Red, White & Royal Blue’s vacuous political thesis is exemplified by the story’s completely unengaging pacing. In just over twenty minutes, the only genuinely enticing conflict of the film — a forced political friendship despite genuine hatred masking sexual tension — is completely resolved. The only real remaining intrigue is the threat of their secret being revealed, which the film eschews in favor of montages designed to cut together any semblance of chemistry between the leads. The ill-advised pace of the film allows the plot to come to a grinding halt after the first half hour, and only ever start moving again during the last few minutes of its two hour runtime.
Since the poor pacing butchers the film beyond repair, the denouement arrives as a relief to an agonizing third act. But surprisingly, the conclusion undermines the moral resolution to which the film is slowly building. For the entire film, Alex wants to be involved politically in his mother’s campaign, and he pushes back against his parents who use him to promote their image. But during the denouement, the film frames his coming out, rather than his political contributions, as the turning point in the neck-and-neck election. Alex is somehow content with his queerness being manipulated for campaign-saving election optics, despite his life-long fight to be more than just an image. He becomes satisfied with his own marketability, happy to allow his identity to become another facet of his image-based appeal to the world.
Unfortunately, Red, White & Royal Blue outlines a potentially dangerous trajectory for the film industry. At a time where actual creatives are being subjugated by their own industry, collective praise of Red, White & Royal Blue sets a dangerous standard for movies.

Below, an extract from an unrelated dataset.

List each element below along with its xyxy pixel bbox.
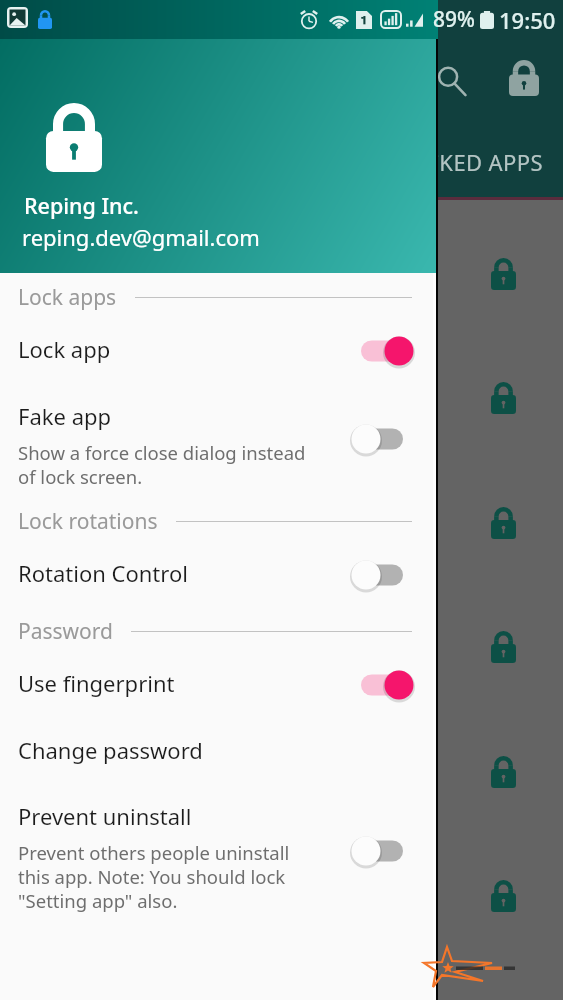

Lauding it as revolutionary simply because it levels the playing field by embracing a mediocre gay love story will reinforce the idea that that studios can use lazy and insubstantial filmmaking to milk queerness for all its worth. This standard leads studios to believe that proper LGBTQ+ representation is not signified by respectful storytelling, but simply by reaching the same level of marketability as its heterosexual counterparts. And at a time when studios are praying for the success of writerless, AI-generated garbage, mass endorsement of soulless, pandering, and one-dimensional films poses a threat to actual creatives. Red, White & Royal Blue sets a dangerous standard — poorly written, lazy, and forgetful media is valuable (and still profitable) as long as it wields minority representation as a shield against criticism.
OVERALL SCORE: 1/10
Red, White & Royal Blue was released on August 11 and is currently streaming on Amazon Prime.
Thanks for saving me some time. Onward to the next new release ...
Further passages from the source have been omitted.